Type: Electric bike
Specifications: Click here for full specs
Price as reviewed: £2495
I love cycling, but living in a particularly hilly part of North London I'm not really inclined to take the bike out on long rides, unless I wanted to attend meetings in a big sweaty heap. So the idea of getting an electric bike or Pedelec (Pedal Electric Cycle) does appeal.
Back in April I reported on a new range of electric bikes from German firm A2B including a very retro looking number called the Galvani (see my review here). Very different, however, is this new electric bike from car manufacturer Smart. Developed and built in conjunction with electric bike experts GRACE, it looks like a bike for the iPhone generation, similar at first glance to the original Go Cycle, but much, much sturdier.
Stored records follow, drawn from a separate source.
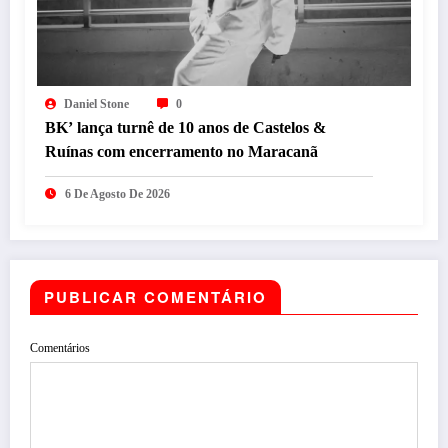
Daniel Stone
0
BK’ lança turnê de 10 anos de Castelos &
Ruínas com encerramento no Maracanã
6 De Agosto De 2026
PUBLICAR COMENTÁRIO
Comentários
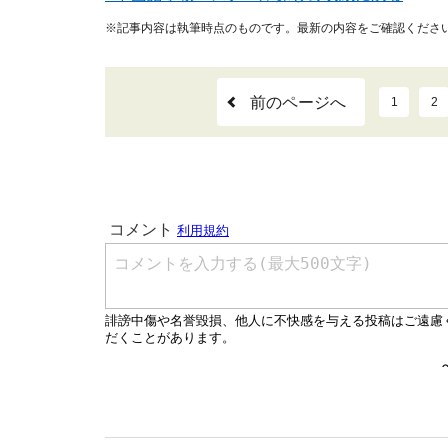
※記事内容は執筆時点のものです。最新の内容をご確認くださ
前のページへ
1
2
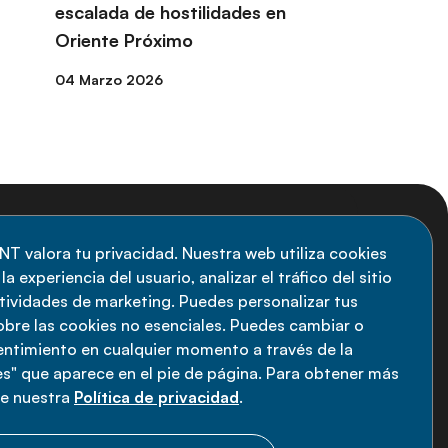
escalada de hostilidades en
Oriente Próximo
04 Marzo 2026
uscripción al boletín
NT valora tu privacidad. Nuestra web utiliza cookies
a experiencia del usuario, analizar el tráfico del sitio
anténgase informado sobre las últimas
ctividades de marketing. Puedes personalizar tus
vedades de la Alianza de ENT: suscríbete a
obre las cookies no esenciales. Puedes cambiar o
sentimiento en cualquier momento a través de la
estro boletín.
s" que aparece en el pie de página. Para obtener más
ee nuestra
Política de privacidad
.
Suscríbete ahora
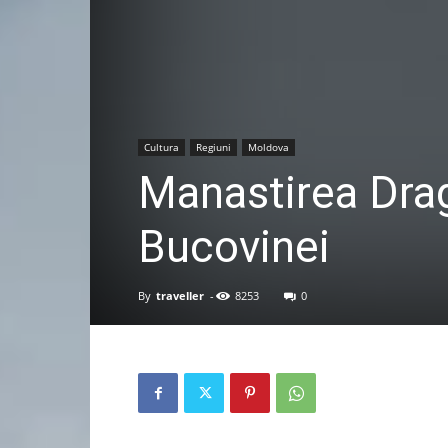
Cultura
Regiuni
Moldova
Manastirea Dra
Bucovinei
By
traveller
-
8253
0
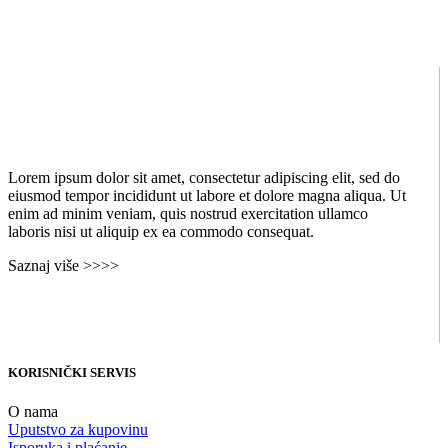
Lorem ipsum dolor sit amet, consectetur adipiscing elit, sed do
eiusmod tempor incididunt ut labore et dolore magna aliqua. Ut
enim ad minim veniam, quis nostrud exercitation ullamco
laboris nisi ut aliquip ex ea commodo consequat.
Saznaj više >>>>
KORISNIČKI SERVIS
O nama
Uputstvo za kupovinu
Isporuka i plaćanje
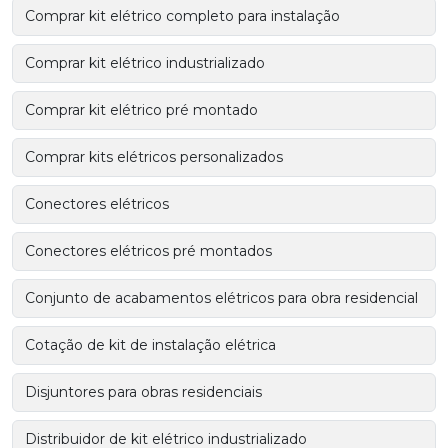
Comprar kit elétrico completo para instalação
Comprar kit elétrico industrializado
Comprar kit elétrico pré montado
Comprar kits elétricos personalizados
Conectores elétricos
Conectores elétricos pré montados
Conjunto de acabamentos elétricos para obra residencial
Cotação de kit de instalação elétrica
Disjuntores para obras residenciais
Distribuidor de kit elétrico industrializado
Indeed, the first thing you notice about this bike is its weight. Tipping the scales at 26.1Kg (57.5lbs) it really is a big beast, much heavier than a conventional mountain bike, let alone road bike. This is largely down to the whopping 423 Wh Lithium Ion battery which, the manufacturer claims, can deliver a range of up to 62 miles on a single charge
Smart and stylish
Styling, as you might expect from a brand like Smart, is exceptional. There's a comfortable green and white coloured leather saddle and the battery - though heavy - is discreetly located within the framework and can easily be removed for charging.
Key to the bike's control is the console panel that sits in the centre of the bike between the handlebars. This displays information about the bike's speed, distance travelled and whether the bike is in Power Assist or Generator mode (more of this later). When the console is switched on the headlamp and the tail lamp also both switch on (reflective strips on the sides of the tyres are also provided for safety).
Optional extras includes a smartphone cradle and a luggage carrier to fit on the back though neither was included on my review sample.
A beautiful green bell is included on the left handlebar though to be honest I was expecting something a little more hi-tech. On the right handlebar sits the gear lever (just three gears are provided) and the all important +/- buttons which can be used to control how much power assist you need (this toggles between minus three and plus three).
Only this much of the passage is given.